Fire management policy around the world has been quite responsive to changing situational dynamics. It has progressed to a point where decision-makers have more flexibility than at any previous time. Accepted strategies are more sophisticated and comprehensive and tactical spectrums fully support multiple objectives. However, flagging budgets and lessening force strength are limiting overall programmatic growth. There is a growing awareness that future program needs cannot be accomplished solely by a passive approach that places an over-reliance on past practices, processes, and applications.

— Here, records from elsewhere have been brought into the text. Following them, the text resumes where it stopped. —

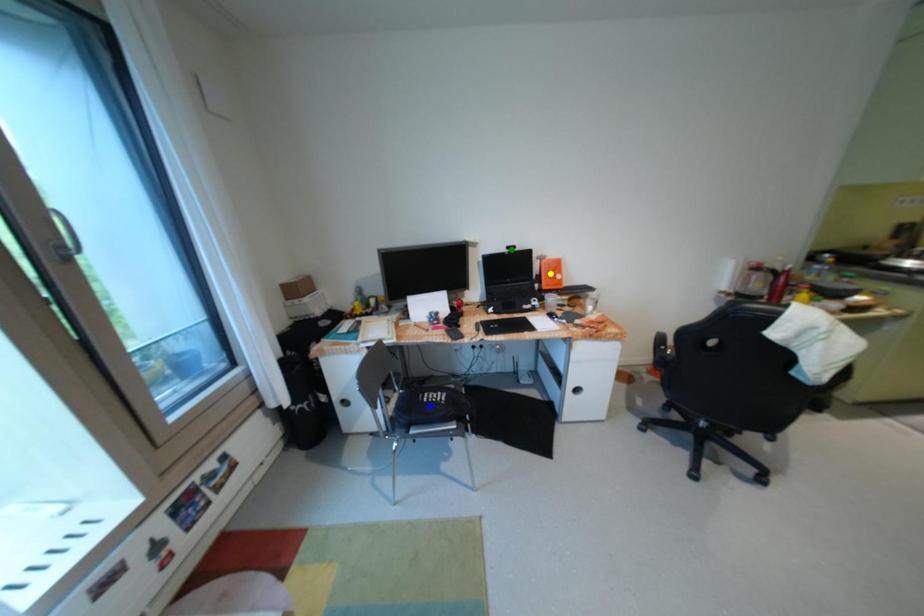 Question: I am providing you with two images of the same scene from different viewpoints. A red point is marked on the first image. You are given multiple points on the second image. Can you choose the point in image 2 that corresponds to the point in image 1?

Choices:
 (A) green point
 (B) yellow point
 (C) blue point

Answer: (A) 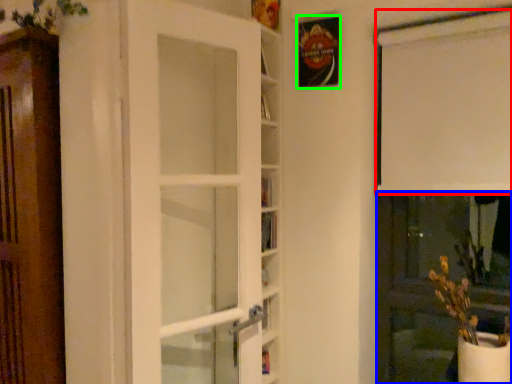 Question: Estimate the real-world distances between objects in this image. Which object is closer to curtain (highlighted by a red box), screen door (highlighted by a blue box) or picture frame (highlighted by a green box)?

Choices:
 (A) screen door
 (B) picture frame

Answer: (B)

While the specific fire environment and fire behavior and intensity regimes of the future cannot be predicted with a high degree of reliability, there is little doubt that this will be a very transformative time for wildland fire management. As a result, ways to manage change and improve management efficiency must be actively pursued. It is easy for managers to highlight program elements where improvements seem logical. Frequently identified areas include:
- strategic thinking
- budget, staffing and equipment levels
- technology and information management
- management focus, and
- predicting the future.
However, determining innovative solutions is difficult; resistance to change is hard to avoid, and precedence tends to push us to familiar ways of doing business. To meet future challenges, problems must be clearly defined, understood, and parceled into achievable divisions.

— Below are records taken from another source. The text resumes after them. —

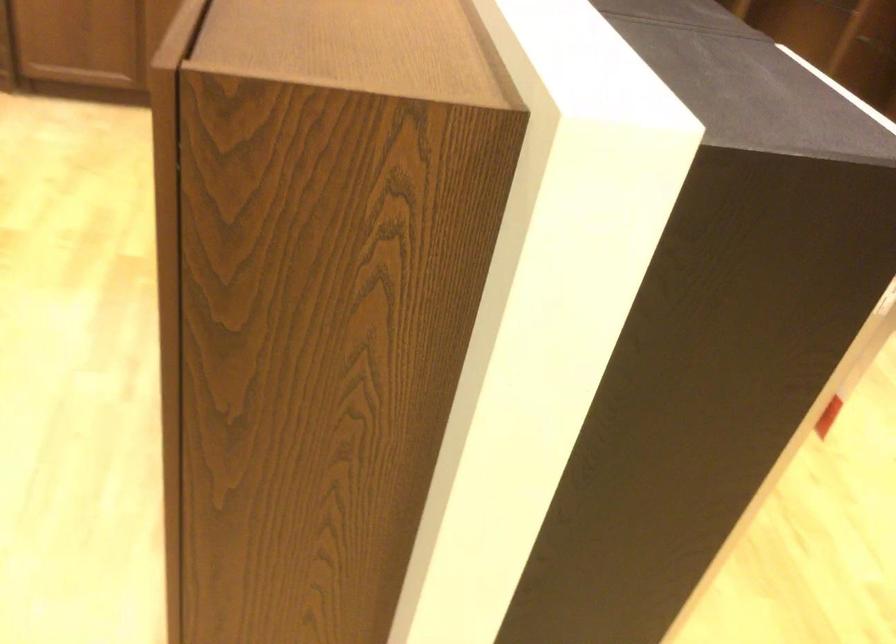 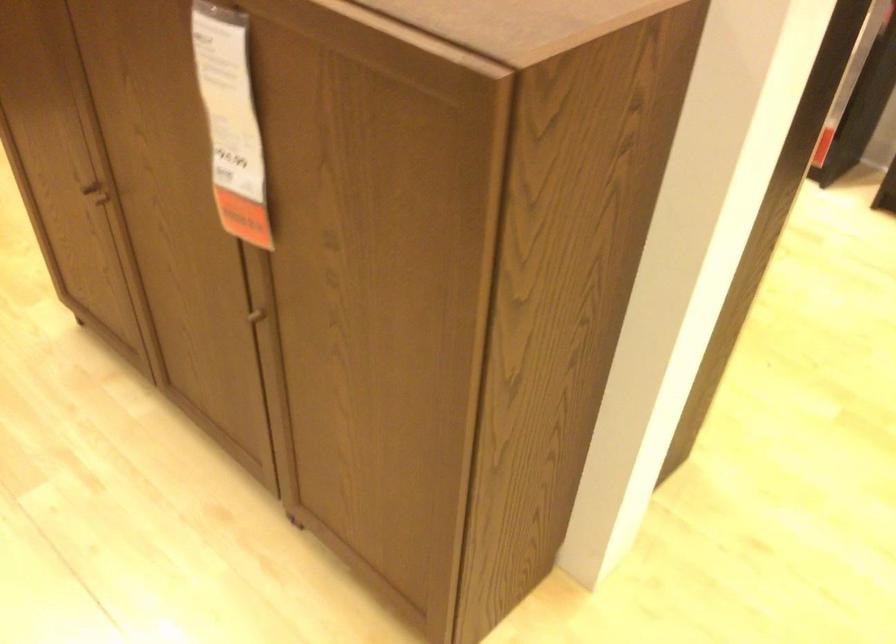 The images are taken continuously from a first-person perspective. In which direction is your viewpoint rotating?

The camera's rotation is toward right-down. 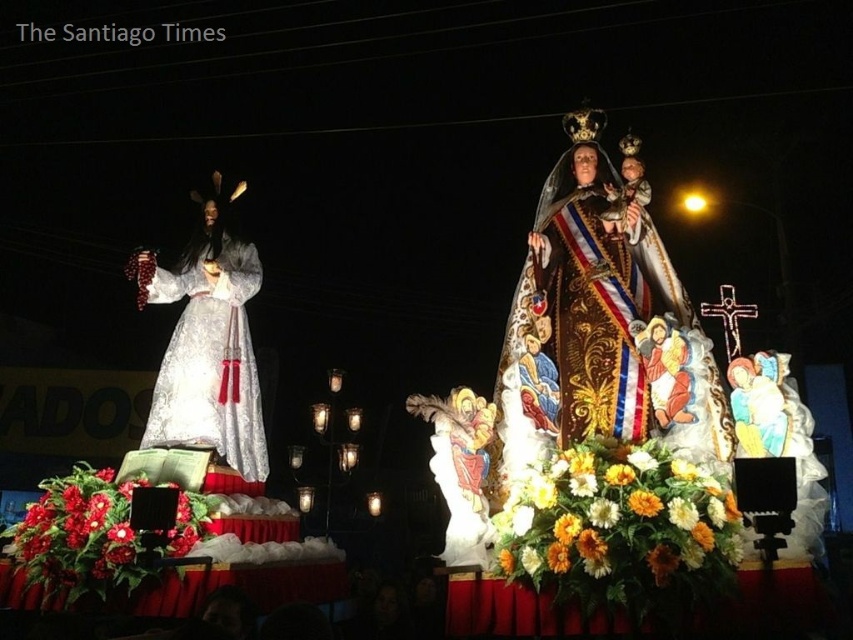 How distant is yellow fabric flowers at center from red floral arrangement at lower left?

The distance of yellow fabric flowers at center from red floral arrangement at lower left is 52.48 meters.

Is yellow fabric flowers at center smaller than red floral arrangement at lower left?

Correct, yellow fabric flowers at center occupies less space than red floral arrangement at lower left.

Who is more distant from viewer, (726, 545) or (128, 490)?

The point (128, 490) is behind.

Locate an element on the screen. This screenshot has width=853, height=640. yellow fabric flowers at center is located at coordinates (618, 522).

Between white satin statue at left and red matte flower at center, which one is positioned higher?

Positioned higher is white satin statue at left.

Who is more forward, (146, 269) or (123, 529)?

Point (123, 529) is in front.

Is point (196, 266) positioned behind point (122, 524)?

Yes.

In order to click on white satin statue at left in this screenshot , I will do `click(207, 348)`.

Does point (184, 365) come behind point (97, 568)?

Yes.

Is point (161, 410) closer to camera compared to point (131, 556)?

No, (161, 410) is behind (131, 556).

Identify the location of white satin statue at left. The height and width of the screenshot is (640, 853). (207, 348).

This screenshot has width=853, height=640. I want to click on white satin statue at left, so click(207, 348). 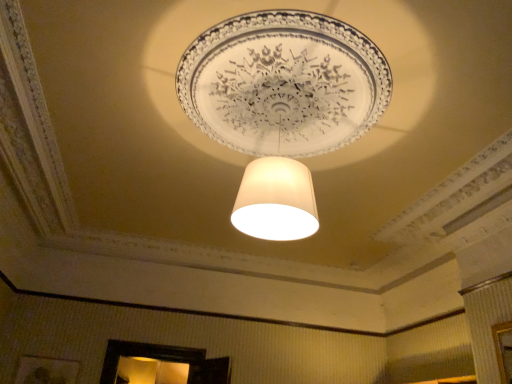 What do you see at coordinates (276, 200) in the screenshot? I see `white fabric lampshade at center` at bounding box center [276, 200].

What is the approximate width of white fabric lampshade at center?

60.15 centimeters.

Where is `white fabric lampshade at center`? The image size is (512, 384). white fabric lampshade at center is located at coordinates (276, 200).

Find the location of a particular element. Image resolution: width=512 pixels, height=384 pixels. white fabric lampshade at center is located at coordinates (276, 200). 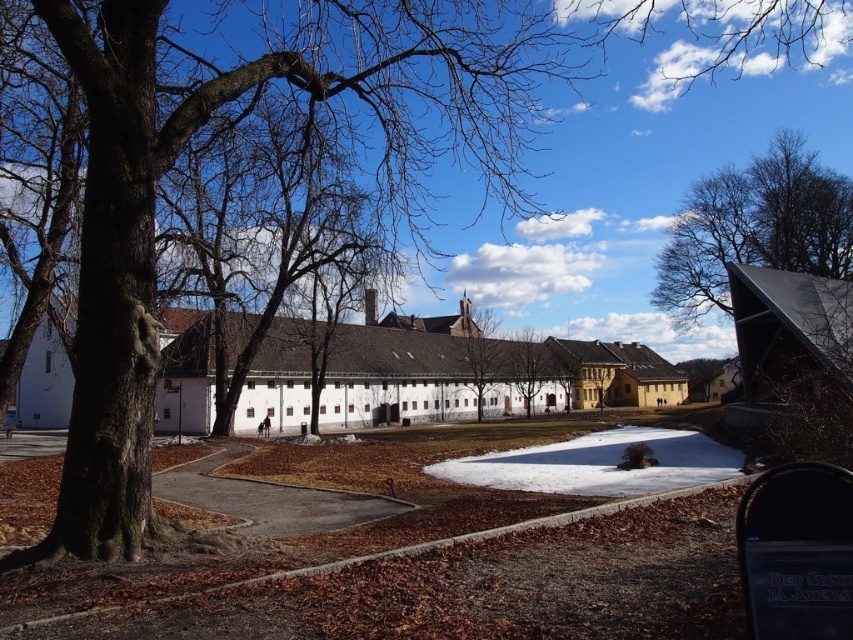 Is white matte building at center wider than bare branches at upper right?

Yes, white matte building at center is wider than bare branches at upper right.

Measure the distance between white matte building at center and camera.

They are 25.97 meters apart.

Locate an element on the screen. The image size is (853, 640). white matte building at center is located at coordinates (480, 376).

Find the location of a particular element. Image resolution: width=853 pixels, height=640 pixels. bare branches at upper right is located at coordinates (753, 227).

Can you confirm if bare branches at upper right is positioned below brown bark tree at center?

No.

Based on the photo, who is more forward, (849, 209) or (479, 360)?

Point (849, 209) is in front.

This screenshot has width=853, height=640. Find the location of `bare branches at upper right`. bare branches at upper right is located at coordinates (753, 227).

Between point (717, 257) and point (523, 404), which one is positioned behind?

The point (523, 404) is behind.

Can you confirm if bare branches at upper right is smaller than brown textured tree at center?

Incorrect, bare branches at upper right is not smaller in size than brown textured tree at center.

The width and height of the screenshot is (853, 640). Describe the element at coordinates (753, 227) in the screenshot. I see `bare branches at upper right` at that location.

Locate an element on the screen. bare branches at upper right is located at coordinates (753, 227).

One very important area gaining attention, which may be at the core of fire management challenges, involves decision-making processes. Supporting and making better decisions, based on the best available information, seems easy enough. But wildland fire is one of the most important, highest risk, most complex, and potentially highest consequence programs facing natural resource managers. Decisions carry enormous significance. They must be made during all phases of fire management. They frequently must be made under compressed timeframes, active external attention, and intense scrutiny. They are pervaded with uncertainty, involve possible serious consequences, encompass complex and sometimes contradictory issues, and are entrusted to decision-makers having wide ranges of experience. Cultivating specific phases of information management such as collecting, assembling, organizing, and analyzing data along with interpreting, understanding, displaying, and applying analysis outputs can dramatically enrich decision-making.
Developing tools and processes to facilitate smart use of all phases of information sharing, communication, and decision-making is now a prominent challenge but one that can be easily overlooked. Meaningful technological innovations and rapid advances in information management are emerging at ever-increasing rates. The growing power and value of decision support has captured much attention in recent years. Rapid data acquisition, along with sophisticated timely analyses, is opening new pathways for decision-makers. Increases in completion speed of routine information management tasks are removing uncertainty from the situation, addressing risk, and informing better-quality decisions. Support to decision-making and decision-makers must be high priority goals.
In order to keep pace with decision challenges and increasing complexity, wildland fire management must be a true knowledge management program where constant attention is given to emerging science and technology, historical documentation, and decision support models. New strategic and tactical paradigms, recent advances, and lessons learned must be communicated and understood by decision-makers and their organizations. Failure to maintain pace with information management will lead to a failure to maintain pace with management needs.
A principal limitation of decision-making support is not a direct weakness of the information itself but arises from the emphasis placed on it and its degree of use. It is far too easy to overlook, ignore, misunderstand, or resist applying available information. Time constraints can negatively affect decision creativity, innovation, and foresight. It has not been uncommon for decision-makers to review and superficially embrace decision support information, which could be markedly useful, then fail to incorporate or utilize it as a basis for decisions simply because it is new, outside an experience zone, or spontaneously considered too hard to understand. In addition, while a review of historic activity can also be extremely important, many decision-makers do not have the luxury of personal knowledge of past events in a particular area. As a result, they may get caught up in a contemporary bias that places too much emphasis on the most recent or immediate information and fail to recognize potential precedent-setting earlier events.
The deliberate incorporation of available information in the fire management decision-making process can only serve to achieve greater efficiency. Decision-making building blocks stem from program driving factors and progress through situational assessments. Collecting and analyzing information is prerequisite to completing the most encompassing review of the situation and developing potential actions to decide among. These process components are not perfect and will continue to evolve. Maintaining a continual flow of knowledge, education, and training about decision-making and processes is indispensably important to advance decision-making capabilities and support decision-makers.
Slow, inconsistent, or lack of movement of available information into decision-making processes and transfer of this information into management actions will not help meet future challenges or improve decision quality. Tremendous amounts of information are more readily available than ever before. The ability to rapidly obtain and analyze this information is substantially improving. Recognizing the importance and value of specific information, how to obtain it, how to share it, and how to apply it needs to be emphasized, understood, and utilized as a standard practice. It is vital to management decision-making processes and future wildland fire management actions.